Patients And Methods: We conducted a descriptive, cross-sectional validation study performed in an allergy outpatient hospital clinic. Patients without fish-related allergy (tolerant patients, n = 99), and A. simplex-allergic patients (n = 35) were studied by SPTs, ImmunoCAP assays and detection of specific IgE to A. simplex recombinant allergens by dot blotting.

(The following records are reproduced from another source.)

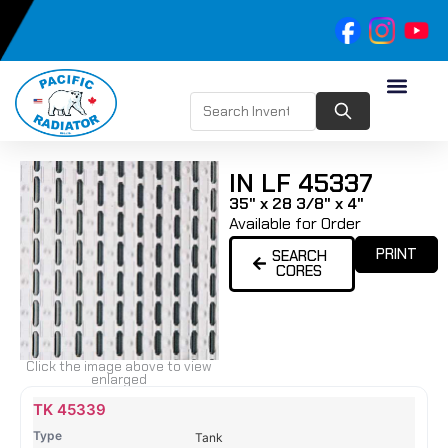
IN LF 45337
35" x 28 3/8" x 4"
Available for Order
PRINT
SEARCH
CORES
Click the image above to view
enlarged
Name
Type
Height
Width
Depth
Top
Top
B
TK 45339
Tank
Tank
T
Tank
#
#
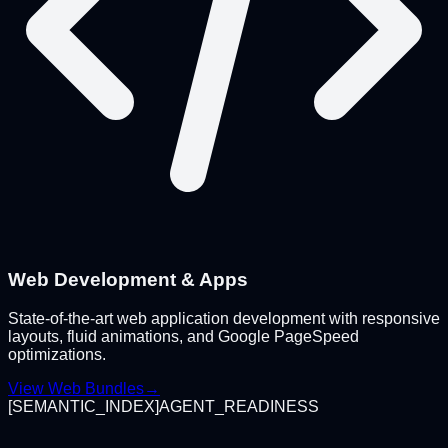
Web Development & Apps
State-of-the-art web application development with responsive
layouts, fluid animations, and Google PageSpeed
optimizations.
View Web Bundles
→
[
SEMANTIC_INDEX
]
AGENT_READINESS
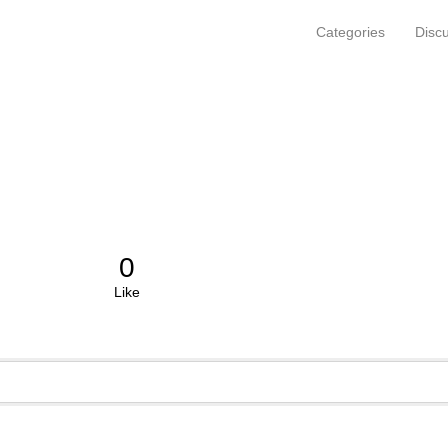
Categories
Disc
0
Like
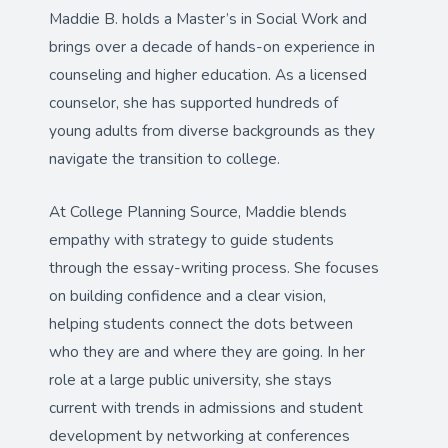
Maddie B. holds a Master’s in Social Work and
brings over a decade of hands-on experience in
counseling and higher education. As a licensed
counselor, she has supported hundreds of
young adults from diverse backgrounds as they
navigate the transition to college.
At College Planning Source, Maddie blends
empathy with strategy to guide students
through the essay-writing process. She focuses
on building confidence and a clear vision,
helping students connect the dots between
who they are and where they are going. In her
role at a large public university, she stays
current with trends in admissions and student
development by networking at conferences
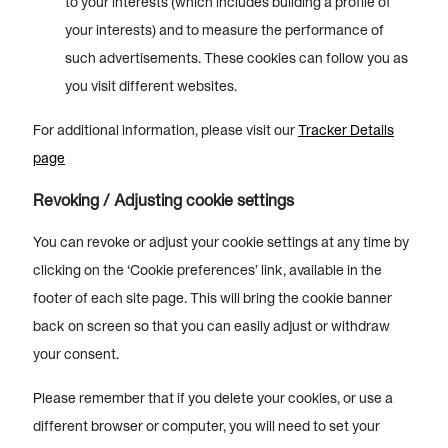
to your interests (which includes building a profile of
your interests) and to measure the performance of
such advertisements. These cookies can follow you as
you visit different websites.
For additional information, please visit our
Tracker Details
page
Revoking / Adjusting cookie settings
You can revoke or adjust your cookie settings at any time by
clicking on the ‘Cookie preferences’ link, available in the
footer of each site page. This will bring the cookie banner
back on screen so that you can easily adjust or withdraw
your consent.
Please remember that if you delete your cookies, or use a
different browser or computer, you will need to set your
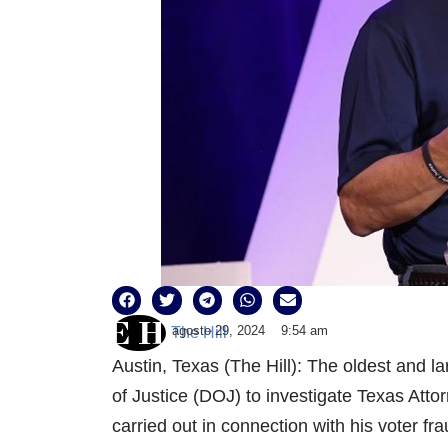
agosto 29, 2024
9:54 am
The Hill
Austin, Texas (The Hill): The oldest and l
of Justice (DOJ) to investigate Texas Att
carried out in connection with his voter fr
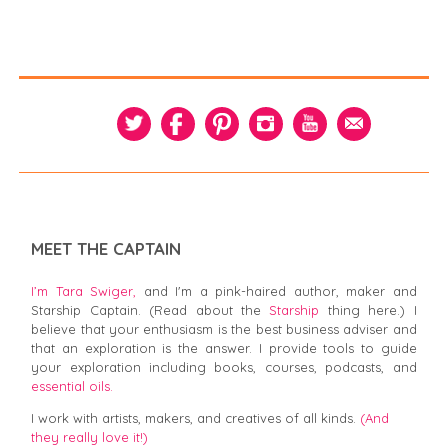
MEET THE CAPTAIN
I’m Tara Swiger,
and I'm a pink-haired author, maker and
Starship Captain. (Read about the
Starship
thing here.) I
believe that your enthusiasm is the best business adviser and
that an exploration is the answer. I provide tools to guide
your exploration including books, courses, podcasts, and
essential oils.
I work with artists, makers, and creatives of all kinds.
(And
they really love it!)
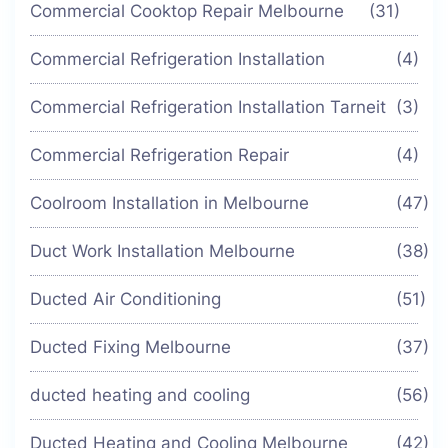
Commercial Cooktop Repair Melbourne
(31)
Commercial Refrigeration Installation
(4)
Commercial Refrigeration Installation Tarneit
(3)
Commercial Refrigeration Repair
(4)
Coolroom Installation in Melbourne
(47)
Duct Work Installation Melbourne
(38)
Ducted Air Conditioning
(51)
Ducted Fixing Melbourne
(37)
ducted heating and cooling
(56)
Ducted Heating and Cooling Melbourne
(42)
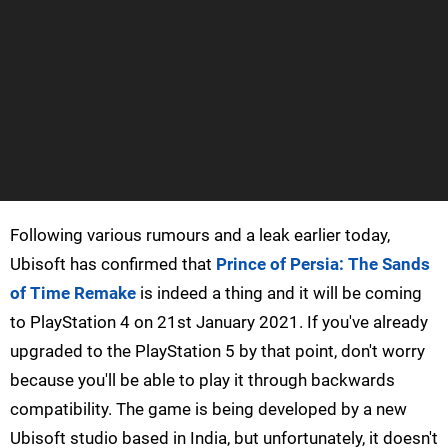
Following various rumours and a leak earlier today,
Ubisoft has confirmed that
Prince of Persia: The Sands
of Time Remake
is indeed a thing and it will be coming
to PlayStation 4 on 21st January 2021. If you've already
upgraded to the PlayStation 5 by that point, don't worry
because you'll be able to play it through backwards
compatibility. The game is being developed by a new
Ubisoft studio based in India, but unfortunately, it doesn't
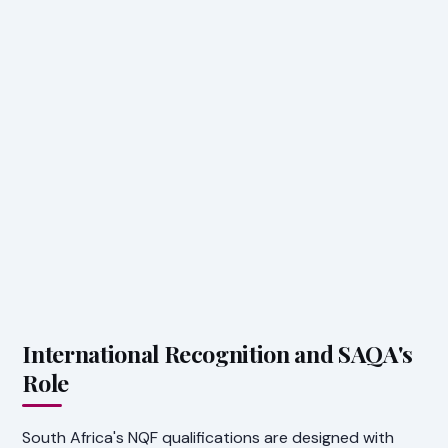
International Recognition and SAQA's
Role
South Africa's NQF qualifications are designed with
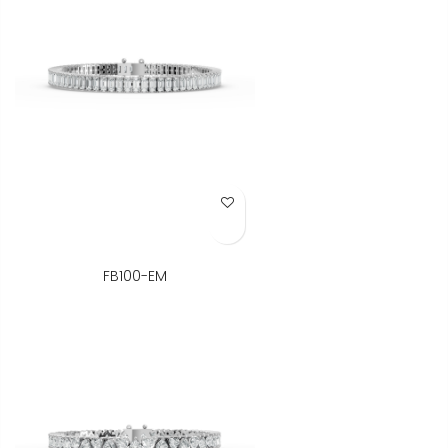
Add to Wish List
FB100-EM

Results: SPTs and ImmunoCAP assays were positive in 18 and 17% of tolerant patients, respectively. All A. simplex-allergic patients had positive SPTs and ImmunoCAP assays. Specific IgE against at least one of the A. simplex recombinant allergens tested was detected in 15% of sera from tolerant patients and in 100% of sera from A. simplex-allergic patients. Detection of at least one A. simplex recombinant allergen by dot blotting and ImmunoCAP assay using complete extract showed a diagnostic sensitivity of 100% with both methods. However, the specificity of dot blotting with A. simplex recombinant allergens was higher compared with ImmunoCAP (84.85 vs. 82.83%).

Conclusions: There are 15% of tolerant patients with specific IgE against important A. simplex allergens. The recombinant allergens studied here increase the specificity of A. simplex diagnosis while keeping the highest sensitivity. A. simplex recombinant allergens should be included with A. simplex allergy diagnostic tests to improve their specificity.